- [Entries supplied]:
··········
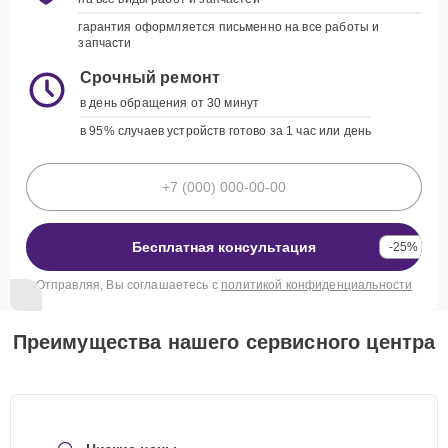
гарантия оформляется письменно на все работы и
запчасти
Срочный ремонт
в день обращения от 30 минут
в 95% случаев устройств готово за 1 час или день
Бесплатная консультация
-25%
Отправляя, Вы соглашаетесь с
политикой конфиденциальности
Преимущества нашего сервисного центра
··········
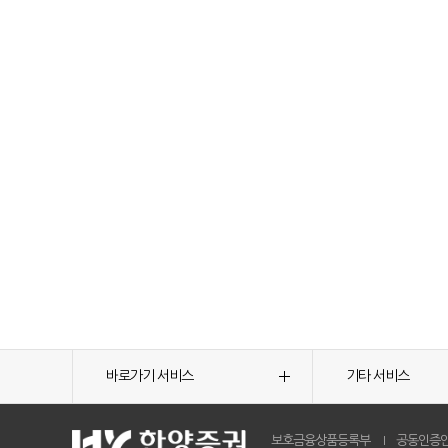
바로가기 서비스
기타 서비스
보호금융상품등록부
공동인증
··········
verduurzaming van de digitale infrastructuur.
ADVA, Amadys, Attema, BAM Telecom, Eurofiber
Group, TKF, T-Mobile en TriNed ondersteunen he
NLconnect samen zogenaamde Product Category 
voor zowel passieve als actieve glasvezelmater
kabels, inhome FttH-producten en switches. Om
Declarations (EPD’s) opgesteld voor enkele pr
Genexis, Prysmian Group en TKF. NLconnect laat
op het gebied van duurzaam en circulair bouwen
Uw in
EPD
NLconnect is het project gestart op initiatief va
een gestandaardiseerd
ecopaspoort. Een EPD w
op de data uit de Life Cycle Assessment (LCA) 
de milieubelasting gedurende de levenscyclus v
··········
- [Exercise prompt]:
Go through the listing above and copy each line that contains "день".

- [Result for this exercise]:
в день обращения от 30 минут
в 95% случаев устройств готово за 1 час или день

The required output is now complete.